Good ceremony has clear intention, organised or free-flowing actions, elements that open and close a threshold that by so doing, focuses the attention of the participant(s) and allows space beyond the desired outcome to touch the unknown and or spirit beyond. It is the bridge between intent, actions and a prayer, an invitation let’s say, to the beyond. And beyond the simple idea of a ritual in the sense of a repeated series of actions, ceremony can lend itself more to the moment to define itself, the ingredients and focus flexible according to the wisdom of emerging needs and awareness. Ceremony can be a personal or group invitation to intimate connection, to the essence of something where agreements are often inferred or remembered at a cellular level, and a marking of a special time; the significant occasions of our journeys. A simple ceremony can be the offering back of gratitude, for anything, a moment of prayer aided by a candle, a drum, a pouring of waters. Making something ordinary become important, become sacred, become everything, and worthy of our best and present, loving attention... The Kogi or Cogui or Kágaba, meaning “jaguar” in the Kogi language, are an indigenous ethnic group that lives in the Sierra Nevada de Santa Marta in Colombia. Their civilization has continued since the Pre-Columbian era, the last descendants of one of the greatest civilizations in Latin America. (Source: Wikipedia and BBC).
Every year they would come down from the mountain and do ceremonies on the beach, singing, dancing, praying to remember the earth and contribute to things remaining in some sort of balance. ‘Nice,’ I thought, indigenous people doing their thing, ceremonies etc. Gave me a good feeling, some people caring about the world but their way bore no real relationship to me.
An evening in early summer 1990, I’d turned on the TV to watch a documentary on the Kogi Indians from the Sierra Nevada mountains in Columbia. Interesting I thought, calling themselves the elder brother and carrying a message for we of the west, the younger brother. They had noticed that the ecology of their place high in the mountains was changing, largely they perceived, due to poor handling of natural resources and general lack of ecological awareness by younger brother. They felt the need to send word, a message to humanity.
It was the following evening. My partner, myself and a friend had hired a village hall and invited a few people to come and ‘free dance’. A kind of unstructured, un-led 5 Rhythms. Our friend who was a kindergarten teacher, had made simple card animal masks. At one point I put on the mask of a snow leopard to fool around with.
Not only did my movements change, my body felt different. I started to occupy different spaces inside myself, interact with the outer space differently. Suddenly I stopped, awake in an instant to what I’d seen those people on the beach were actually doing. The music, the rhythms, were supporting me in some way along with the mask to connect me to something ‘other’ then my habitual experience of self. The combination had unexpectedly given me permission to feel and behave differently without my critical mind interfering and modifying my behavior. That’s what they were doing, getting into a state, uninhibited by self-identity, praying not just for themselves, but for the world, the people the animals, plants and natural forces. Suddenly I had a ‘glimpse’ of being indigenous, and what that ‘thing’ called ceremony could be about.
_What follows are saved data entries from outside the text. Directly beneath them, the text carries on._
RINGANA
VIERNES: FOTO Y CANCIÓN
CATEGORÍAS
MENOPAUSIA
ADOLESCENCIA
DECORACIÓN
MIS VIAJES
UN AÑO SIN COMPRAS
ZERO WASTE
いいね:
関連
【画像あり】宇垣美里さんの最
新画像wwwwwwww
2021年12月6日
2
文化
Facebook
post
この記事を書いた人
Now Kogi Indians don’t come down from their mountain often, only perhaps to do such important ceremony. So if you meet one it’s pretty rare unless you go Sierra, very high up and through inhospitable terrain, and are invited. Anyway, by unexpected chance I did meet one, at the Ojai Foundation in California, where Way of Council originated. The man was travelling with a companion to try to reach more people with their message, the message first relayed by the documentary I’d seen in 1990. How interesting is life, for now 2017 and twenty-seven years later I’m a Council facilitator, trainer and mentor, simple ceremony the essence of my work and practice. I’ve seen how societies and communities are inseparable from their environments and the loss of that connection to place has left a sense of community seeking itself, but having little or no roots to hold it through times of adversity and change. In council and other times I have seen the power of ceremony return the connection and re-establish the grounding needed for consistent, long-term integrated, land-based communities. And now this moment, was something of a holy grail experience for me. There he was, right in front of me… And…
He didn’t speak! A surprise and quite a disappointment. His companion talked, presented, showed photographs and charts, while he, Manu, said nothing…
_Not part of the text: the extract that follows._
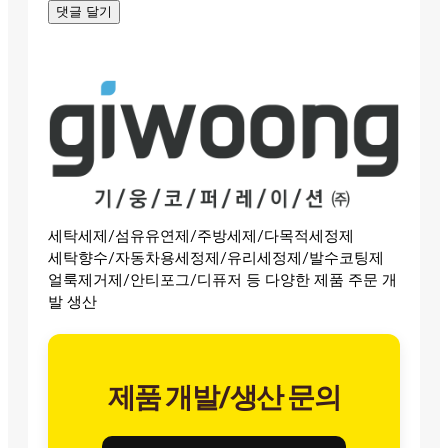
세탁세제/섬유유연제/주방세제/다목적세정제
세탁향수/자동차용세정제/유리세정제/발수코팅제
얼룩제거제/안티포그/디퓨저 등 다양한 제품 주문 개
발 생산
제품 개발/생산 문의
I surmised after some time that perhaps he hadn’t spoken because there hadn’t been offered a ceremonial space to communicate, rather we sat in rows and had a lecture. I’ll never know, but he did in fact ‘speak’ to me, for the next day in my meditation he came into my mind, with some very clear instructions…
1. What are you truly grateful for and how do you express that?
2. What everyday thing is it that calls you to care for or make special?
3.How could you use ceremony to inspire, support or connect yourself and others in our work?